The obtained distribution results, based on the assumption that *T*_{1} and *T*_{2} are statistically independent, to some degree also support the independence hypothesis. For further support, the scatterplot of the 20 pairs of observations of (*X*_{1}, *X*_{2}) (transformed to standard normal distribution) are shown (see Fig. C1). The empirical correlation coefficient is calculated to be as small as about 0.01. It should be noted that zero correlation between *T*_{1} and *T*_{2} implies that there is some correlation between *X*_{1} = *T*_{1} + *R* and *X*_{2} = *T*_{2} − *R*. For completeness the correlation coefficient between *X*_{1} and *X*_{2} is calculated in appendix C only by use of the model and the obtained parameter estimates. The theoretical correlation coefficient is obtained to 0.02, that is, it is negligibly small. In the same calculation the standard deviation of *R* is found to be about 90 yr.

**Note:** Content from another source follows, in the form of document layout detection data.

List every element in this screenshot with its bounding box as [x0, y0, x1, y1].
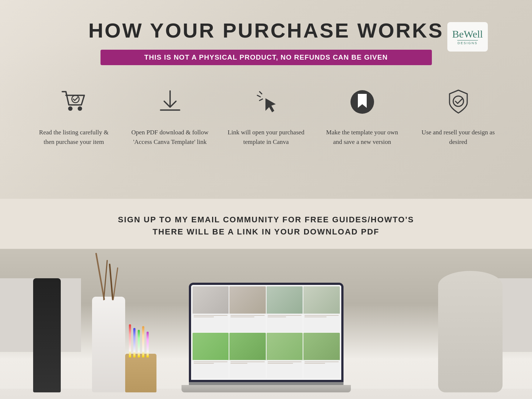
step-2-text: Open PDF download & follow 'Access Canva… [130, 128, 211, 146]
svg-point-11 [453, 96, 464, 106]
shield-check-icon [444, 87, 473, 117]
screen-thumb-6 [229, 333, 266, 378]
top-section: BeWell DESIGNS HOW YOUR PURCHASE WORKS T… [0, 0, 532, 199]
signup-line1: SIGN UP TO MY EMAIL COMMUNITY FOR FREE G… [118, 215, 414, 224]
download-icon [155, 87, 185, 117]
svg-line-7 [260, 99, 263, 100]
bottom-photo-section [0, 249, 532, 399]
round-vase [438, 271, 503, 392]
step-1-text: Read the listing carefully & then purcha… [34, 128, 114, 146]
logo-divider [457, 40, 478, 40]
pencil-purple [147, 332, 149, 357]
laptop-screen-content [191, 285, 341, 380]
step-2-icon-container [152, 84, 189, 120]
step-3: Link will open your purchased template i… [226, 84, 307, 146]
pencil-orange [142, 326, 144, 357]
logo-subtext: DESIGNS [458, 41, 478, 45]
warning-banner: THIS IS NOT A PHYSICAL PRODUCT, NO REFUN… [101, 50, 432, 65]
laptop-hinge [189, 382, 343, 385]
pencil-blue [133, 328, 135, 357]
page-title: HOW YOUR PURCHASE WORKS [22, 15, 510, 42]
white-vase [92, 297, 125, 392]
screen-thumb-2 [229, 286, 266, 332]
svg-line-5 [260, 92, 262, 94]
signup-title: SIGN UP TO MY EMAIL COMMUNITY FOR FREE G… [22, 213, 510, 238]
step-5: Use and resell your design as desired [418, 84, 499, 146]
black-vase [33, 278, 61, 392]
pencil-red [129, 324, 131, 357]
step-3-text: Link will open your purchased template i… [226, 128, 307, 146]
step-5-icon-container [440, 84, 477, 120]
svg-line-6 [257, 95, 260, 97]
step-4-icon-container [344, 84, 381, 120]
step-1: Read the listing carefully & then purcha… [34, 84, 114, 146]
bookmark-circle-icon [348, 87, 377, 117]
svg-marker-8 [265, 98, 276, 112]
step-2: Open PDF download & follow 'Access Canva… [130, 84, 211, 146]
cursor-click-icon [251, 87, 281, 117]
laptop-base [182, 385, 351, 392]
signup-section: SIGN UP TO MY EMAIL COMMUNITY FOR FREE G… [0, 199, 532, 249]
screen-thumb-5 [193, 333, 229, 378]
pencil-cup [125, 354, 156, 392]
signup-line2: THERE WILL BE A LINK IN YOUR DOWNLOAD PD… [152, 227, 379, 236]
brand-logo: BeWell DESIGNS [447, 22, 488, 52]
step-4: Make the template your own and save a ne… [322, 84, 403, 146]
screen-thumb-4 [303, 286, 340, 332]
step-4-text: Make the template your own and save a ne… [322, 128, 403, 146]
svg-point-0 [68, 106, 73, 111]
cart-check-icon [59, 87, 89, 117]
screen-thumb-3 [267, 286, 303, 332]
svg-point-1 [78, 106, 82, 111]
pencil-green [138, 330, 140, 357]
step-3-icon-container [248, 84, 285, 120]
screen-thumb-8 [303, 333, 340, 378]
step-5-text: Use and resell your design as desired [418, 128, 499, 146]
logo-text: BeWell [452, 29, 483, 39]
laptop-screen [189, 283, 343, 382]
steps-container: Read the listing carefully & then purcha… [22, 84, 510, 146]
laptop [182, 283, 351, 392]
screen-thumb-7 [267, 333, 303, 378]
step-1-icon-container [56, 84, 92, 120]
screen-thumb-1 [193, 286, 229, 332]
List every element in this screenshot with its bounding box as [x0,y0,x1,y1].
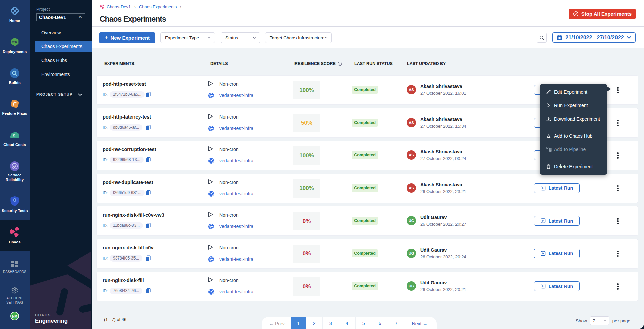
svg-text:$: $ [13,133,15,138]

The findings in this section increase the confidence that the hypothesis of the exponential distribution of the consecutive distances between the DO events should be rejected. This is because the hypothesis that *T*_{1} + *T*_{2} has exponential distribution is inconsistent with the finding that *T*_{1} and *T*_{2} are uncorrelated and exponentially distributed (or just close to being exponentially distributed). The exponential probability density *a*exp(−*at*) for the sum would be generated if *T*_{1} and *T*_{2} are independent with gamma probability densities proportional to *t ^{r}*

^{−l}exp(−

*at*) and

*t*

^{s}^{−1}exp(−

*at*), respectively, where

*r*+

*s*= 1,

*r*> 0,

*s*> 0. These gamma densities are infinite for

*t*= 0. However, the data do not support an assumption of infinite probability densities at

*t*= 0.

## 4. Demonstration of the actual statistical uncertainty

Figure 6 shows six independent examples of empirical distributions obtained by generating 20 samples from the standard exponential distribution with density function *f* (*x*) = *e*^{−x}, *x* > 0. The corresponding distribution function *F* (*x*) = 1 − *e ^{−x}* is shown in each panel. Thus, large deviations occur without inconsistency with the theoretical probability distribution. Visual comparison with the deviations seen in Fig. 5 shows that there is no reason to expect a fit of better quality than that obtained there.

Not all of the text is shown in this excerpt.